YouTube-Verbot: Türkische User lassen sich nicht einschüchtern

Spätestens seit der Twitter-Blockade am 21. März sind türkische User geübt darin, sich über Umwegen ihre gewünschten Informationen zu beschaffen. Auch im Fall der jüngsten YouTube-Sperre agieren sie so. Die türkische Regierung scheint sich dessen wohl bewusst. Besser macht es die Blockaden allerdings nicht. Für Human Rights Watch sind sie ein klarer Verstoß gegen das Recht auf freie Meinungsäußerung.

Wie schon auf die Twitter-Blockade am 21. März, haben die türkischen Internet-User auch im Fall der seit Donnerstag herrschenden YouTube-Sperre nach Umwegen gesucht, um weiterhin auf die Videoplattform oder den kurz zuvor veröffentlichten Stein des Anstoßes zugreifen zu können. Schnell wurde auf andere Webseiten ausgewichen oder bisher noch freie Kanäle genutzt. Für die internationale Menschenrechtsorganisation Human Rights Watch ist dennoch klar: Dieses Verbot ist ein Verstoß gegen das Recht auf freie Meinungsäußerung.

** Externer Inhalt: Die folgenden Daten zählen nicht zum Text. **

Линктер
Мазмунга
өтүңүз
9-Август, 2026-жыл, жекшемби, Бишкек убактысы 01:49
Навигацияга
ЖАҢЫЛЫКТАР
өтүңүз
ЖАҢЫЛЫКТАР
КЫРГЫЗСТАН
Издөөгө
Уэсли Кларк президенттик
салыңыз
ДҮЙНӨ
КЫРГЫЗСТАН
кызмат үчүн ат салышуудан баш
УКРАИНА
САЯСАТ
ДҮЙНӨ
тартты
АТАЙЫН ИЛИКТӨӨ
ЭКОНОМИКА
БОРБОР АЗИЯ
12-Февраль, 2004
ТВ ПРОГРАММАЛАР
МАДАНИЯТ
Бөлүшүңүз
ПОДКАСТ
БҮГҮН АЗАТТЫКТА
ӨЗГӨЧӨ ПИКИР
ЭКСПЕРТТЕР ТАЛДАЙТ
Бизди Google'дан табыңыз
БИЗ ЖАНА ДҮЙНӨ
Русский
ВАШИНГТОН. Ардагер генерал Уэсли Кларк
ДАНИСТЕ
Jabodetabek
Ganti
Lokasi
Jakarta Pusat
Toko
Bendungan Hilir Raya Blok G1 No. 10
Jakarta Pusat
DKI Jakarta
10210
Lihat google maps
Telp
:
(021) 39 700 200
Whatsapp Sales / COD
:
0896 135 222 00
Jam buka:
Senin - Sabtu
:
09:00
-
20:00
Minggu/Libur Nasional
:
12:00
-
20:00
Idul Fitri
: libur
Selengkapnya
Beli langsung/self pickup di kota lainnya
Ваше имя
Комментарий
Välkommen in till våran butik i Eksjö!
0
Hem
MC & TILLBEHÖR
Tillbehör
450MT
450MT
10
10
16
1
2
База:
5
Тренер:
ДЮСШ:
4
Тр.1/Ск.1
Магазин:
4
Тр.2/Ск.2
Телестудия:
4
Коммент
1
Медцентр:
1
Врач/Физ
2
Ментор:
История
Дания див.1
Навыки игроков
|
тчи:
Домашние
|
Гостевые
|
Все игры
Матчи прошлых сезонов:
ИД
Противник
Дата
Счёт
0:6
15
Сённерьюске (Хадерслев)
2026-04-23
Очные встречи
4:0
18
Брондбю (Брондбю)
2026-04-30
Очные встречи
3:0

User suchen Schlupflöcher, weichen auf andere Seiten aus

Die seit einer Woche bestehende Twitter-Blockade hat die türkischen User offenbar auch für den nächsten Schlag ihrer Regierung gerüstet. Als am Donnerstag das YouTube-Verbot eingesetzt wurde, waren sie bereits mit zahlreichen Anwendungen versorgt. Nach wie vor waren sie in der Lage, private Netzwerke oder VPNs aufzurufen, um das Verbot zu umgehen. Free-to-Download- Proxies wie vtunnel und HideMyAss waren verfügbar, um den tatsächlichen Standort der User zu verstecken, um indirekt auf YouTube zuzugreifen und sich die jüngsten Veröffentlichungen dort anzusehen.

Andere Wege um das Verbot zu umgehen, seien Tor, ein anonymer Web-Browser,  und GoogleGOOG. Doch auch diese Alternativen würden von der türkischen Regierung mittlerweile torpediert. Das berichtet das Wall Street Journal.

Obendrein schufen die User zügig Ausweichmöglichkeiten. „Das Video wurde schnell auf Vimeo, einer anderen Video-Sharing-Website, die in der Türkei noch nicht gesperrt wurde, hochgeladen“, so das Blatt weiter. Geblockt war Vimeo jedoch bereits Anfang dieses Jahres (mehr hier). Gleichsam seien neue Webseiten in der Türkei aufgetaucht, die die YouTube-Inhalte dupliziert hätten. Eingerichtet werden könnten diese relativ leicht, wären aber entsprechend genauso anfällig für potentiellen Regierungsblockaden.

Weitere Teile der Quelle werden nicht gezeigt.